B.3 Spese d’alloggio

Sono computabili i costi dell’alloggio in conformità alle condizioni locali. Sono pure computabili le spese accessorie contrattualmente riconosciute.

Locali d’abitazione
Si auspica che le persone a beneficio di prestazioni d’aiuto sociale vivano in appartamenti con un canone d’affitto favorevole. Di fronte alla diversità locale o regionale degli affitti, si raccomanda di definire dei limiti massimi per le spese dell’alloggio, tenendo conto della dimensione delle economie domestiche di verifiche periodiche. Questi limiti non devono tuttavia influenzare la migrazione di persone economicamente sfavorite. A tal proposito ci si deve riferire a un metodo di calcolo professionale, basato su dati aggiornati applicati nelle offerte immobiliari locali. Si deve tener conto dei costi che si situano all’interno dei limiti predefiniti.

Per principio i bambini non hanno diritto a una stanza singola propria.

Le indicazioni nei cap. B.4 e H.11 sono determinanti a proposito delle particolari situazioni abitative e di vita dei giovani adulti.

Spese accessorie
Nei contratti d’affitto sono riconosciute solo le spese contrattualmente stabilite e pattuite. Per il riscaldamento e l’acqua calda si riconoscono solo i costi riferiti ai consumi effettivi nella misura in cui essi non sono già compresi nelle spese accessorie.

Costi di locazione per le comunità abitative e di interesse
Se non tutte le persone che vivono in comunità abitative e d’interessi sono a beneficio di prestazioni di sostegno, per principio la quota mensile della pigione è suddivisa per il numero di persone che compongono l’economia domestica.

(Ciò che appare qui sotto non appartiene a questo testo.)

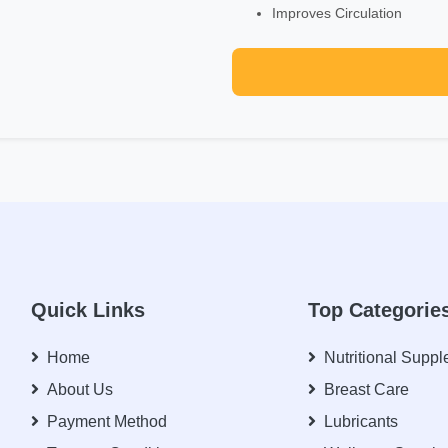
Improves Circulation
Quick Links
Top Categorie
Home
Nutritional Supp
About Us
Breast Care
Payment Method
Lubricants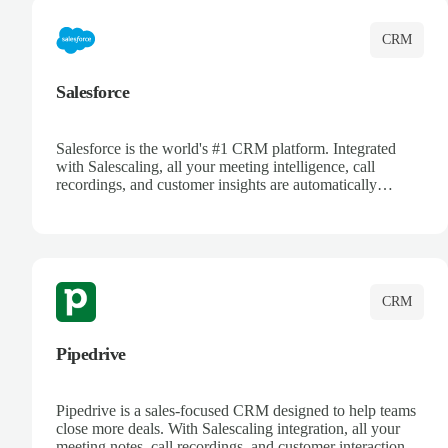
CRM
Salesforce
Salesforce is the world's #1 CRM platform. Integrated
with Salescaling, all your meeting intelligence, call
recordings, and customer insights are automatically
synced to Salesforce. Enhance your sales process with AI-
powered conversation analysis, automatic note-taking, and
complete visibility of customer interactions.
CRM
Pipedrive
Pipedrive is a sales-focused CRM designed to help teams
close more deals. With Salescaling integration, all your
meeting notes, call recordings, and customer interactions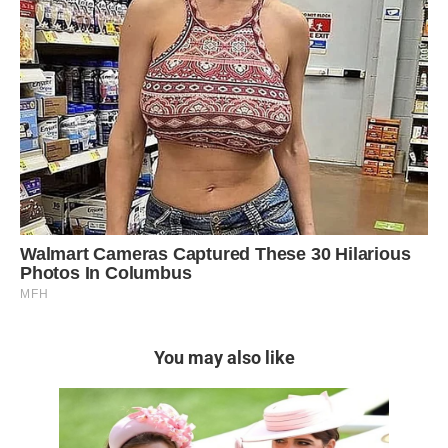
You may also like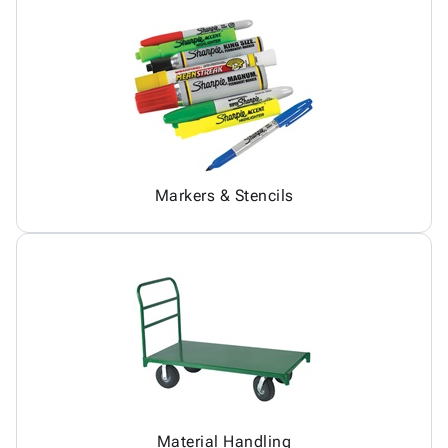
Markers & Stencils
Material Handling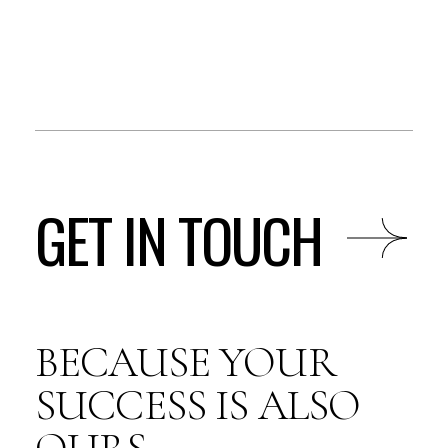
GET IN TOUCH
BECAUSE YOUR
SUCCESS IS ALSO
OURS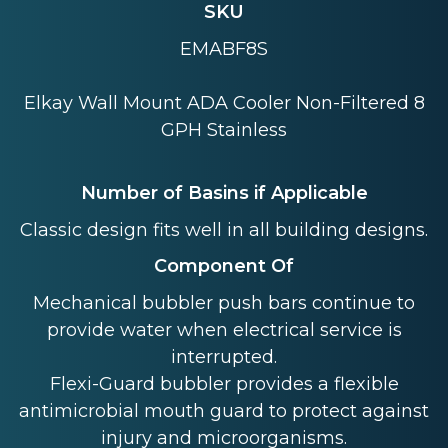
SKU
EMABF8S
Elkay Wall Mount ADA Cooler Non-Filtered 8
GPH Stainless
Number of Basins if Applicable
Classic design fits well in all building designs.
Component Of
Mechanical bubbler push bars continue to
provide water when electrical service is
interrupted.
Flexi-Guard bubbler provides a flexible
antimicrobial mouth guard to protect against
injury and microorganisms.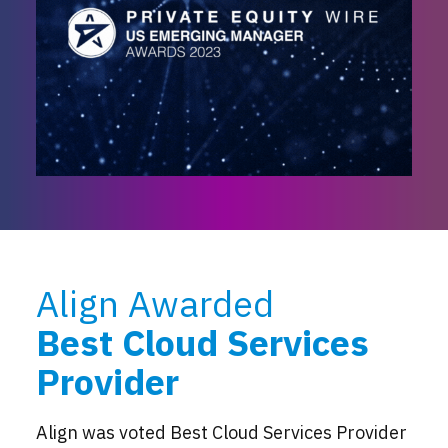
Align Awarded
Best Cloud Services
Provider
Align was voted Best Cloud Services Provider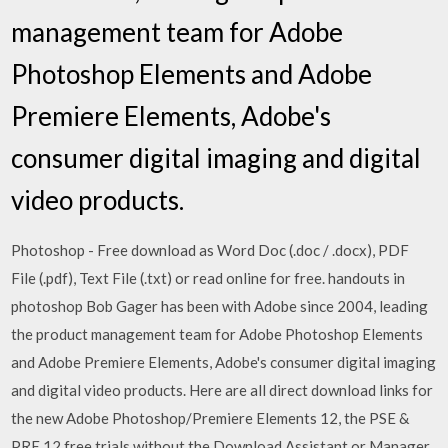
management team for Adobe
Photoshop Elements and Adobe
Premiere Elements, Adobe's
consumer digital imaging and digital
video products.
Photoshop - Free download as Word Doc (.doc / .docx), PDF
File (.pdf), Text File (.txt) or read online for free. handouts in
photoshop Bob Gager has been with Adobe since 2004, leading
the product management team for Adobe Photoshop Elements
and Adobe Premiere Elements, Adobe's consumer digital imaging
and digital video products. Here are all direct download links for
the new Adobe Photoshop/Premiere Elements 12, the PSE &
PRE 12 free trials without the Download Assistant or Manager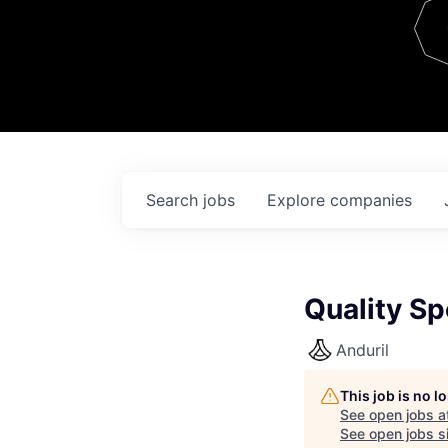
Team
Contact
Search
jobs
Explore
companies
Quality Sp
Anduril
This job is no 
See open jobs a
See open jobs si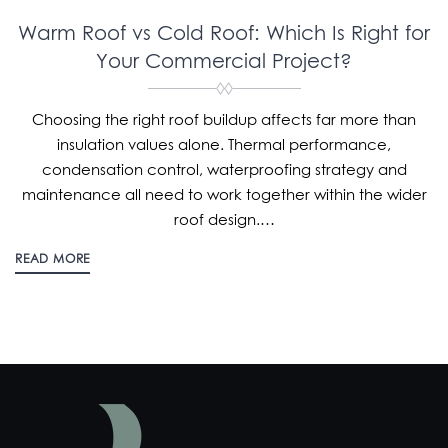
Warm Roof vs Cold Roof: Which Is Right for
Your Commercial Project?
Choosing the right roof buildup affects far more than
insulation values alone. Thermal performance,
condensation control, waterproofing strategy and
maintenance all need to work together within the wider
roof design.…
READ MORE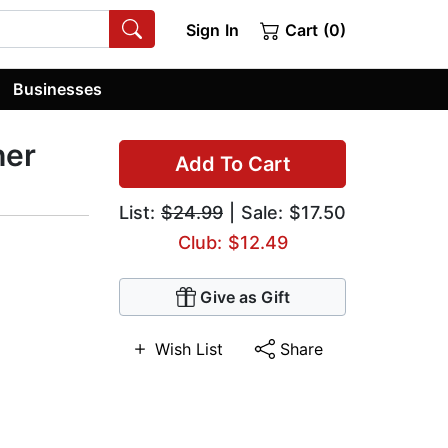
Sign In
Cart (0)
Businesses
her
Add To Cart
List:
$24.99
| Sale: $17.50
Club: $12.49
Give as Gift
Wish List
Share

Nelle comunità abitative e d’interessi bisogna tener conto che le esigenze di spazio abitativo sono maggiori rispetto a quelle di una comunità di tipo familiare della medesima dimensione.

Abitazioni in proprietà
Qualora rimanere in un alloggio di proprietà fosse la soluzione più adeguata e vantaggiosa, gli oneri ipotecari sono riconosciuti in sostituzione dei costi di locazione e delle relative spese accessorie. Lo tesso vale per le tasse come per le riparazioni essenziali. Non esiste tuttavia nessun diritto al mantenimento della proprietà locativa. Nel caso di un sostegno prolungato è opportuno valutare se la vendita o il trasloco in un appartamento in affitto non sia più adeguato. In questi casi è anche opportuno chiarire se i costi supplementari per il mantenimento di un’abitazione possano essere coperti da un pegno ipotecario (cfr cap. E.2.2).

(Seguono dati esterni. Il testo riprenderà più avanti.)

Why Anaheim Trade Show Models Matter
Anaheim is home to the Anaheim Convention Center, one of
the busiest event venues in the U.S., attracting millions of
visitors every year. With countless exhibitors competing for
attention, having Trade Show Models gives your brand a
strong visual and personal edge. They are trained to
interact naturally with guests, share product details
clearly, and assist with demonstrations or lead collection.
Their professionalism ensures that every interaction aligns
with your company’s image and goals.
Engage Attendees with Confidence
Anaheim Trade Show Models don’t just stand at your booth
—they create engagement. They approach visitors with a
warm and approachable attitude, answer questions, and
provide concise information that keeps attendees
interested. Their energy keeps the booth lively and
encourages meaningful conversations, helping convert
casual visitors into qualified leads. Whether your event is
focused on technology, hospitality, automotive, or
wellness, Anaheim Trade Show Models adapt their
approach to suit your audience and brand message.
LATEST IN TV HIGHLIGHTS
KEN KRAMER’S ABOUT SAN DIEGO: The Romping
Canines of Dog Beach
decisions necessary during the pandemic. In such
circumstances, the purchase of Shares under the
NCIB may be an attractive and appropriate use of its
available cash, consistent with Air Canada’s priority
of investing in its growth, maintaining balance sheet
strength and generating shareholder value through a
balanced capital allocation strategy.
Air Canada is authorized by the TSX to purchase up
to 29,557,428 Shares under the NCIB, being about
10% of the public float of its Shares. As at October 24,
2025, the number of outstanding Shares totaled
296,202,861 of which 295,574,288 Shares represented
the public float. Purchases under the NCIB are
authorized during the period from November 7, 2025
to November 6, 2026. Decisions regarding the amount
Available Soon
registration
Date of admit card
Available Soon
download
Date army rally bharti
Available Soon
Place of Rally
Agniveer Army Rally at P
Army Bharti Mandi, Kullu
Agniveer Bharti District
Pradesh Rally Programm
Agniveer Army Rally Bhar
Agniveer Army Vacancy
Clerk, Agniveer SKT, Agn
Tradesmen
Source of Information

Affitti eccessivamente elevati
Affitti eccessivamente elevati sono accettati fintanto che non sia disponibile una soluzione abitativa adeguata e ragionevolmente più economica. Nel caso di disdetta sono da rispettare gli usuali termini contrattuali.

Prima di esigere il trasloco in un appartamento con l’affitto più conveniente, si dovrà esaminare attentamente il caso specifico. Nel decidere si dovrà in particolare tener conto del numero di persone che compongono il nucleo familiare, il loro radicamento nel quartiere, l’età dei beneficiari, e lo stato di salute e il loro grado d’integrazione sociale. Se a giovani adulti con economia domestica propria si chiede il trasloco in un’altra forma abitativa più conveniente, si deve tener conto dei criteri riportati al capitolo B.4.

Disattendere le disposizioni
Se un beneficiario si rifiuta di cercare una nuova abitazione, o di traslocare in un alloggio più conveniente, allora può essergli riconosciuto solo l’importo corrispondente alle spese generate dall’abitazione più economica. Se la riduzione della prestazione gli causa lo sfratto, allora l’ufficio del sostegno sociale sarà tenuto a offrirgli un alloggio d’emergenza temporaneo.

Inizio e fine del contratto locativo
In caso di necessità e quando una dichiarazione non è sufficiente, può essere accordata una prestazione di garanzia (assicurazione, deposito di garanzia, cauzione). Se ciò non si può evitare, quest’importo è considerato alla stregua di una prestazione speciale nell’ambito delle spese per l’alloggio. Gli uffici preposti dovranno provvedere affinché la somma anticipata sia rimborsata.

Quando un assistito cambia comune di domicilio, l’ente di sostegno sociale precedente dovrà verificare se nel nuovo comune l’affitto previsto sarà accettato. Normalmente, in questi casi, oltre all’affitto lo stesso ente garantirà anche l’erogazione delle prestazioni sociali fino a tal momento versate.